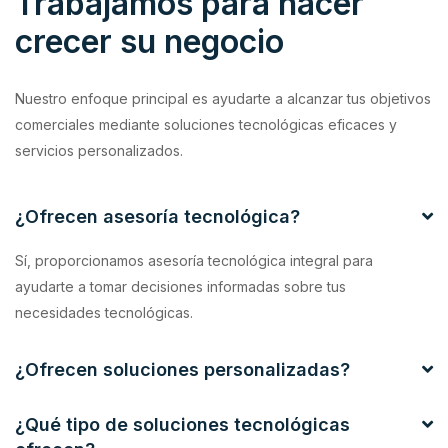
Trabajamos para hacer
crecer su negocio
Nuestro enfoque principal es ayudarte a alcanzar tus objetivos
comerciales mediante soluciones tecnológicas eficaces y
servicios personalizados.
¿Ofrecen asesoría tecnológica?
Sí, proporcionamos asesoría tecnológica integral para
ayudarte a tomar decisiones informadas sobre tus
necesidades tecnológicas.
¿Ofrecen soluciones personalizadas?
¿Qué tipo de soluciones tecnológicas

■ ■ ■ ■ ■

:: WORK ORDER ::
Return every line of the listing exactly, leaving its pictures behind.

:: TASK RESPONSE ::
Trabajamos para hacer
crecer su negocio
Nuestro enfoque principal es ayudarte a alcanzar tus objetivos
comerciales mediante soluciones tecnológicas eficaces y
servicios personalizados.
¿Ofrecen asesoría tecnológica?
Sí, proporcionamos asesoría tecnológica integral para
ayudarte a tomar decisiones informadas sobre tus
necesidades tecnológicas.
¿Ofrecen soluciones personalizadas?
¿Qué tipo de soluciones tecnológicas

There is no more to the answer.